The Clusters tab on the Broker VMs page enables you to view your cluster configurations, which displays the associated nodes, node statuses, applets configured, and applet statuses. You can add as many clusters as you want in a tenant. Each Cortex XDR cluster can include as many nodes as you need. The cluster operation is fully managed from the tenant, and there is no need to install additional components. There is no need for cluster nodes to communicate with one another on the network. In each cluster, one Broker VM is designated as the Primary cluster node and the rest of the nodes are designated as standby nodes. The cluster architecture is dependent on the type of applets configured in the cluster. Applets on cluster nodes run either in the active/active mode or in the active/passive mode and exhibit different behaviors as detailed in the table below.

Note

With Cortex XDR Prevent, it's only relevant to configure a HA cluster with a Local Agent Settings applet as this is the only applet supported for this product license. The other applets are collector applets, which are only available in Cortex XDR Pro or Cortex XSIAM.

Applet Mode	Applet Behavior	Applets
active/active	The applets that operate in the active/active mode run simultaneously on all the nodes in the cluster to achieve High Availability and Load Balancing. Failure of an applet on a particular node causes all traffic to be redistributed to the remaining nodes in the HA cluster. Note For load balancing, you must install a Load Balancer in your network which will distribute the incoming data between the nodes.	The active/active applets are: Syslog Collector Netflow Collector Windows Event Collector Local Agent Settings
active/passive	The applets that operate in the active/passive mode run only on the Primary node designated in the cluster. The other nodes are synchronized and ready to transition from standby to the active Primary node should there be a failover. In this mode, all nodes share the same configuration settings, while only 1 operates at a given time.	The active/passive applets are: Kafka Collector Network Mapper CSV Collector FTP Collector Files and Folders Collector DB Collector

Note

The Pathfinder applet isn't supported when configuring Broker VMs in HA clusters.

Automatic Failover

In each cluster, whenever there's a failure on the Primary node, Cortex XDR automatically switches to one of the standby nodes, initiates the applets on the new Primary node, and continues data collection on that node. Any successful or unsuccessful failover attempt displays an alert in the notification area and is logged in the Management Audit Logs table.

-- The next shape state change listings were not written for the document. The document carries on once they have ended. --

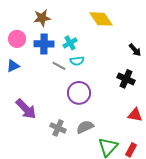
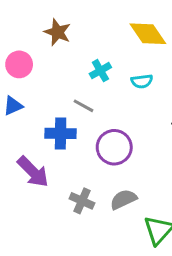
brown star: (42, 18) -> (57, 32), turned 30
blue cross: (44, 44) -> (61, 133), moved
cyan semicircle: (77, 61) -> (142, 81), moved

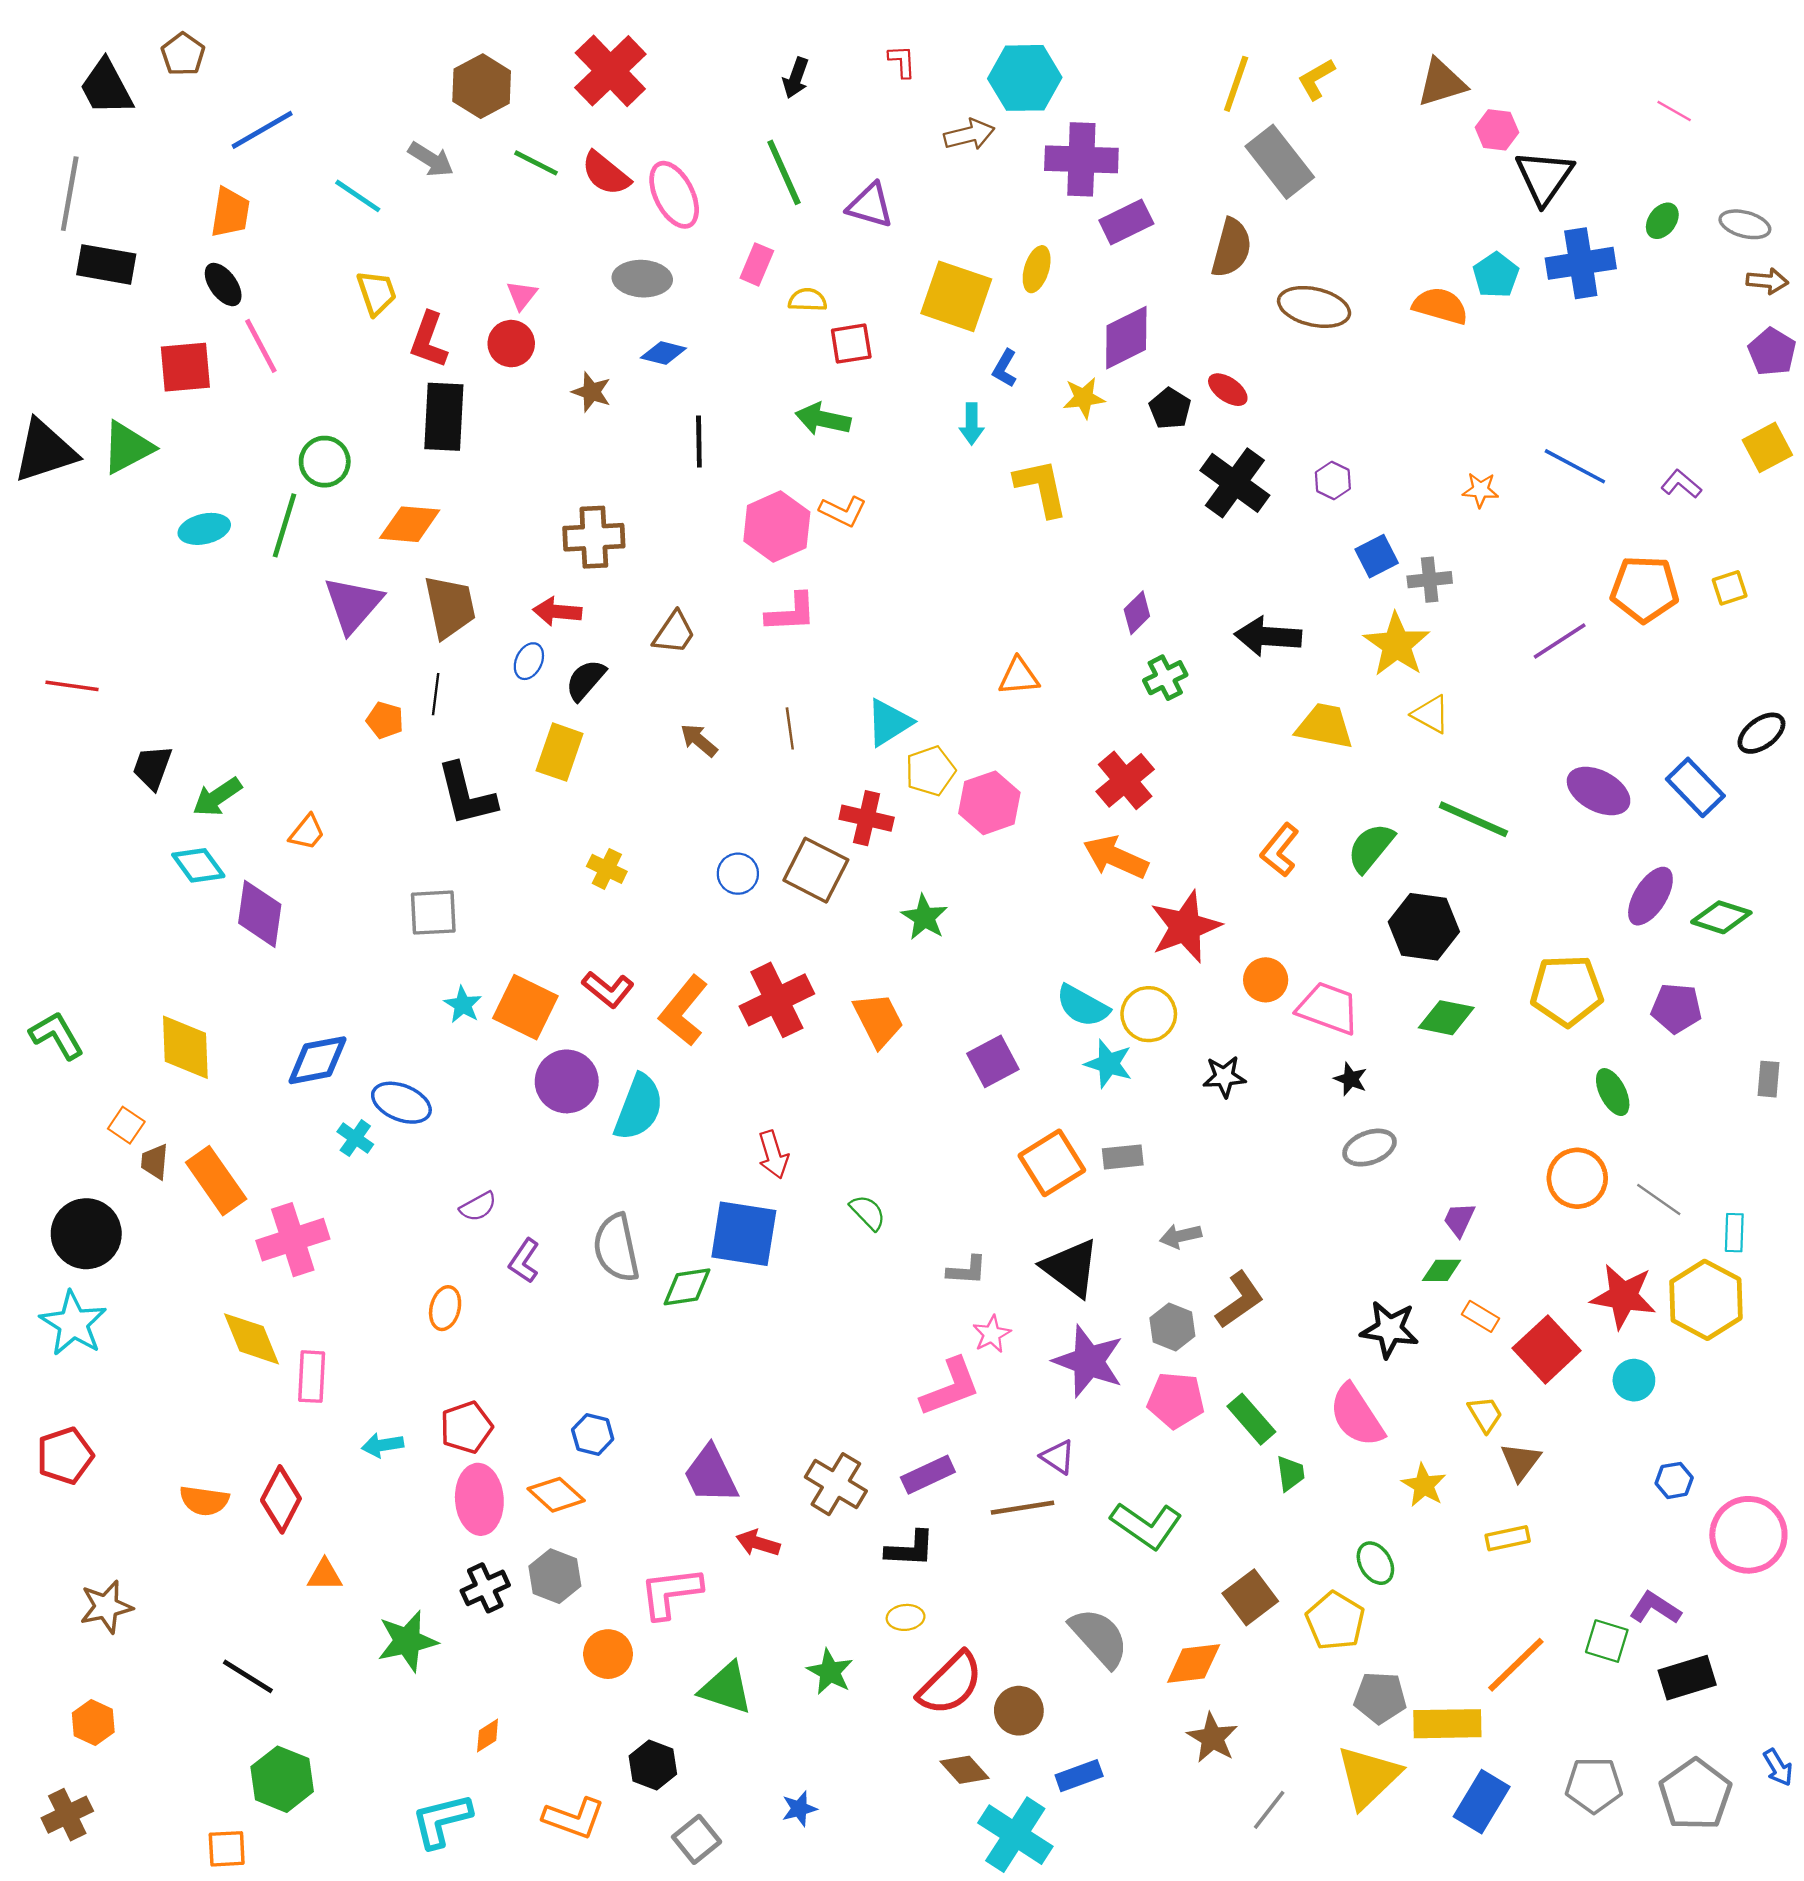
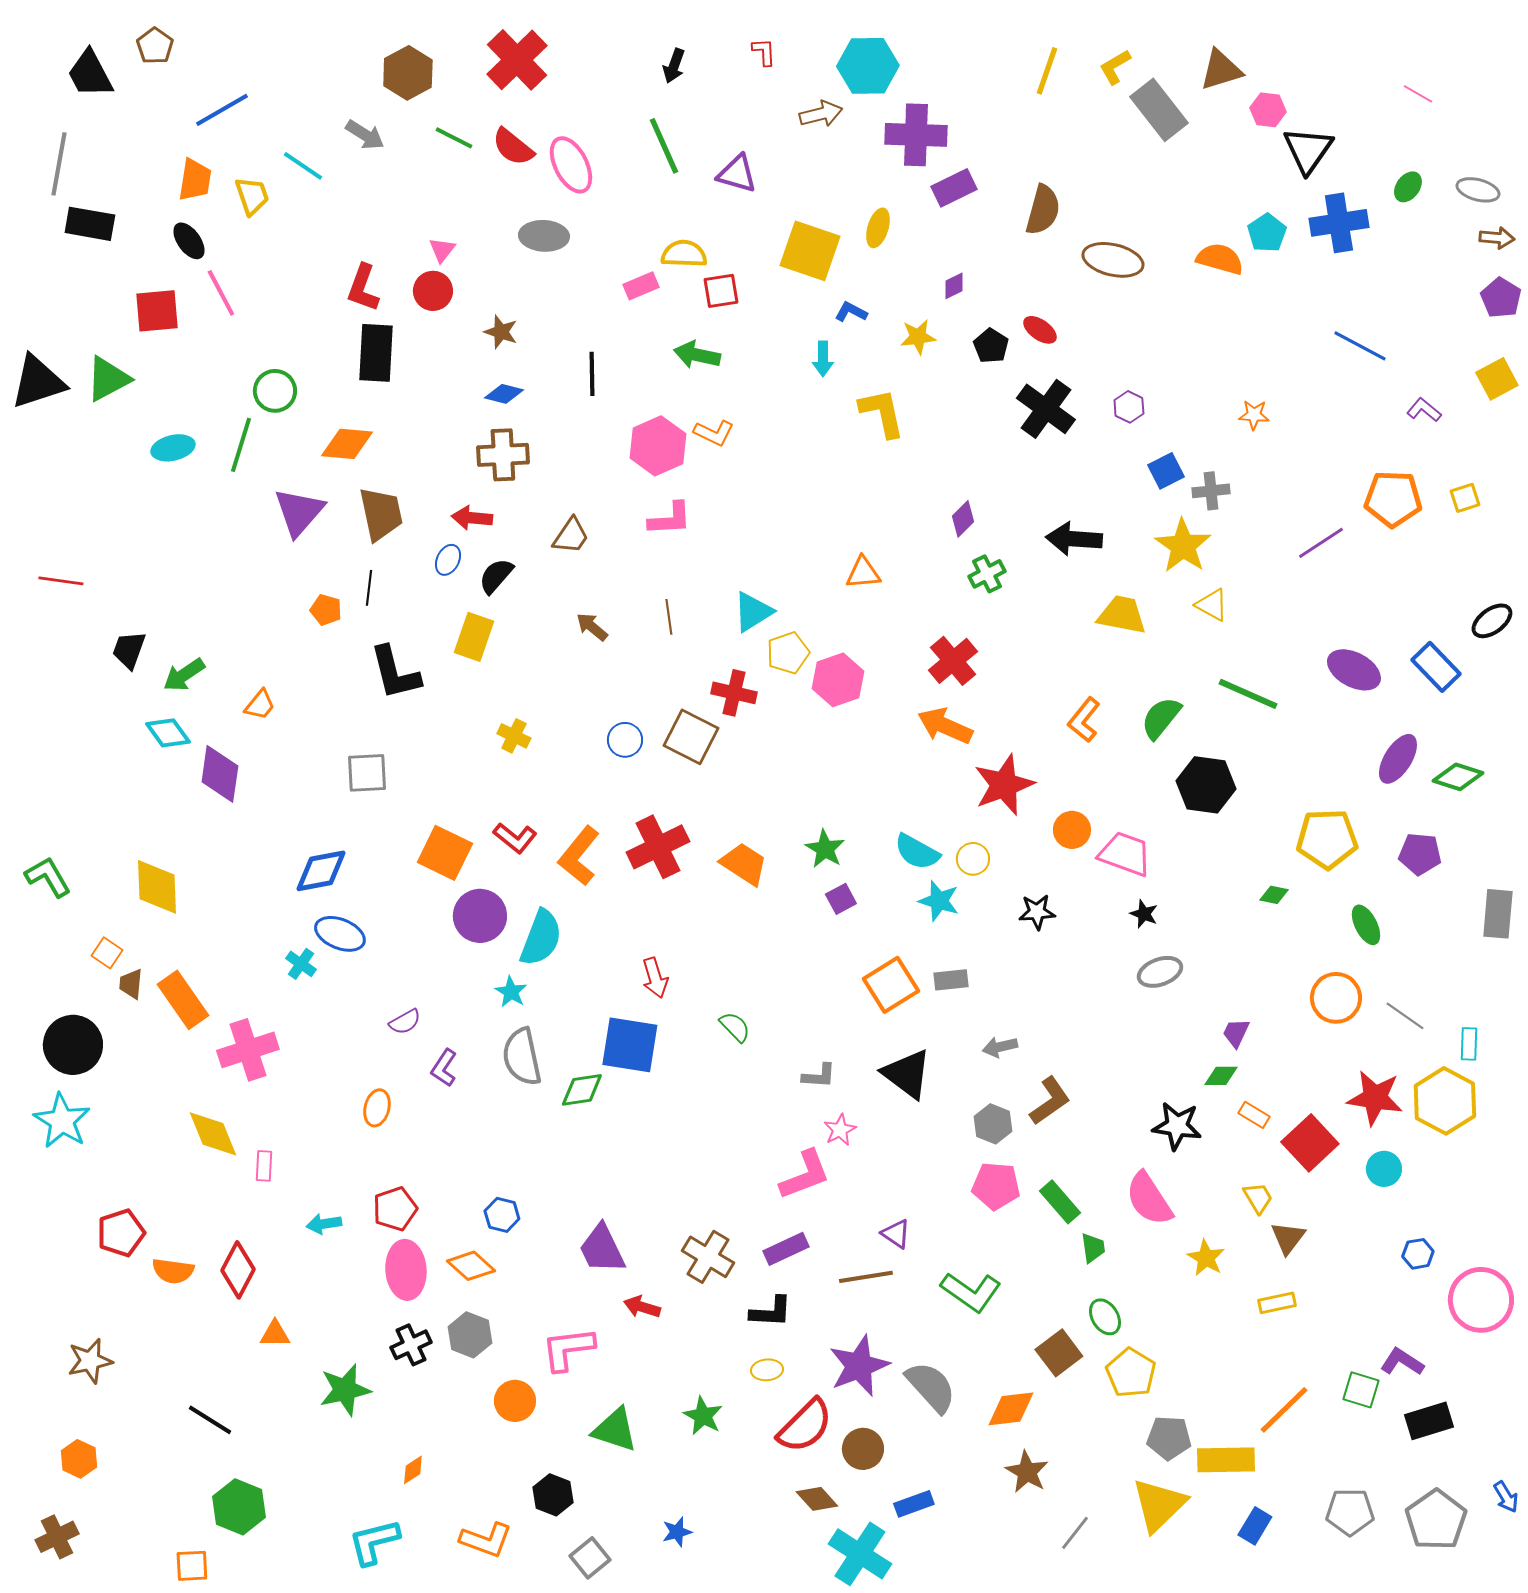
gray rectangle: (1280, 162) -> (1159, 110), moved
pink rectangle: (757, 264) -> (641, 286), moved, turned 44
yellow trapezoid: (377, 293) -> (252, 196), moved
yellow semicircle: (808, 300) -> (684, 254), size x1.4
purple diamond: (1126, 338) -> (954, 286), size x0.5
blue diamond: (663, 353) -> (504, 394), moved
blue L-shape: (1005, 368) -> (851, 312), turned 88
blue line: (1575, 466) -> (1360, 346), moved
green star: (924, 917) -> (825, 849), moved
cyan star: (463, 1005) -> (511, 992), moved
yellow circle: (1149, 1014) -> (973, 859), size x0.7
green diamond: (1446, 1018) -> (1274, 895), moved, size x0.6
orange trapezoid: (878, 1020) -> (744, 864), turned -30
blue diamond: (318, 1060) -> (321, 871), moved
purple square: (993, 1061) -> (841, 899), size x0.7
gray rectangle: (1769, 1079) -> (1498, 914), size x1.6
purple star: (1089, 1361) -> (859, 1366), moved, turned 30
pink rectangle: (312, 1377) -> (264, 1166), size x0.7
red pentagon: (65, 1456) -> (121, 1233), moved
green ellipse: (1375, 1563) -> (1105, 1317), moved
blue rectangle: (1482, 1802) -> (1255, 1526), size x0.7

The following conditions can trigger a failover for the Primary node:

Connectivity issues between a Primary node and the Cortex XDR server.
Application failure, such as failing to start an applet or an applet crashes.
Any failure of one of the internal components, such as MariaDB, Redis, RabbitMQ, or Docker engine.
Hardware failure, including:
- Running out of disk space
- CPU usage of more than 95% for more than 10 minutes
- Memory usage of more than 95% for more than 10 minutes

Manual Switchover

At any time, you can change the role of the current Primary node in the cluster to another node in the HA cluster, for example, to perform maintenance, by initiating a manual switchover.

Automatic Upgrades

You can configure automatic upgrades within Broker VM HA cluster nodes to update cluster nodes without noticeable down-time or other disruption of the HA cluster service by implementing the rolling upgrade mechanism. An automatic upgrade is performed in the following order:

Standby nodes are upgraded one by one.
The Primary node is switched over to one of the upgraded standby nodes.
The previous Primary node, now a standby node, is upgraded.